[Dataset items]
★ ★ ★ ★

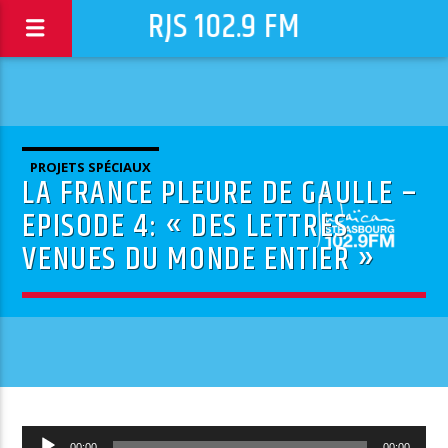
RJS 102.9 FM
PROJETS SPÉCIAUX
LA FRANCE PLEURE DE GAULLE –
EPISODE 4: « DES LETTRES
VENUES DU MONDE ENTIER »
Lecteur
00:00
00:00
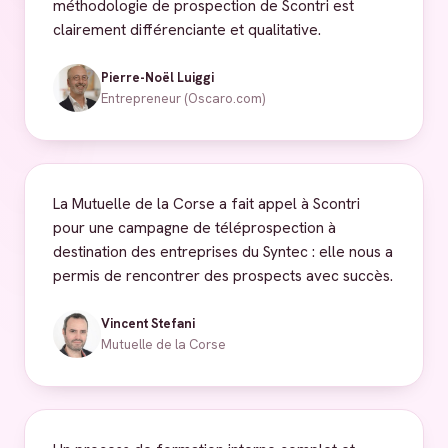
méthodologie de prospection de Scontri est
clairement différenciante et qualitative.
Pierre-Noël Luiggi
Entrepreneur (Oscaro.com)
La Mutuelle de la Corse a fait appel à Scontri
pour une campagne de téléprospection à
destination des entreprises du Syntec : elle nous a
permis de rencontrer des prospects avec succès.
Vincent Stefani
Mutuelle de la Corse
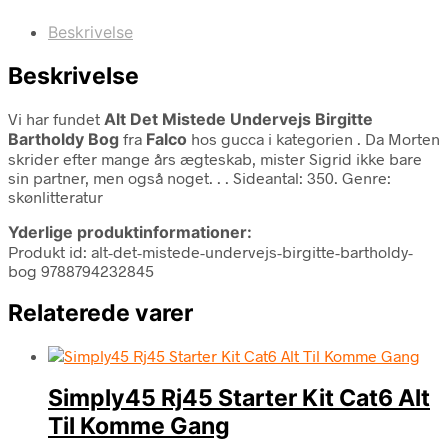
Beskrivelse
Beskrivelse
Vi har fundet
Alt Det Mistede Undervejs Birgitte
Bartholdy Bog
fra
Falco
hos gucca i kategorien
. Da Morten
skrider efter mange års ægteskab, mister Sigrid ikke bare
sin partner, men også noget. . . Sideantal: 350. Genre:
skønlitteratur
Yderlige produktinformationer:
Produkt id: alt-det-mistede-undervejs-birgitte-bartholdy-
bog 9788794232845
Relaterede varer
Simply45 Rj45 Starter Kit Cat6 Alt
Til Komme Gang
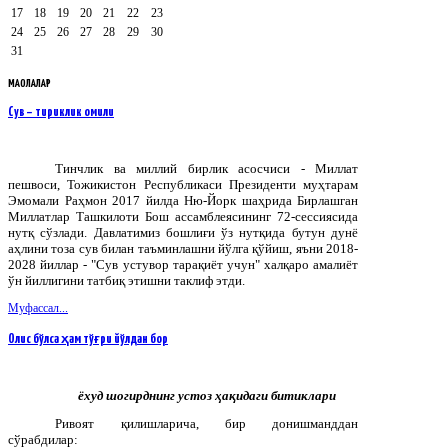
17
18
19
20
21
22
23
24
25
26
27
28
29
30
31
МАҚОЛАЛАР
Сув – тириклик омили
Тинчлик ва миллий бирлик асосчиси - Миллат
пешвоси, Тожикистон Республикаси Президенти муҳтарам
Эмомали Раҳмон 2017 йилда Ню-Йорк шаҳрида Бирлашган
Миллатлар Ташкилоти Бош ассамблеясининг 72-сессиясида
нутқ сўзлади. Давлатимиз бошлиғи ўз нутқида бутун дунё
аҳлини тоза сув билан таъминлашни йўлга қўйиш, яъни 2018-
2028 йиллар - "Сув устувор тарақиёт учун" халқаро амалиёт
ўн йиллигини татбиқ этишни таклиф этди.
Муфассал...
Олис бўлса ҳам тўғри йўлдан бор
ёхуд шогирднинг устоз ҳақидаги битиклари
Ривоят қилишларича, бир донишманддан
сўрабдилар:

★ ★ ★ ★

• [What to do] Reproduce each line from the records that contains the word "Mutuelle".

• [Solution to this exercise]
La Mutuelle de la Corse a fait appel à Scontri
Mutuelle de la Corse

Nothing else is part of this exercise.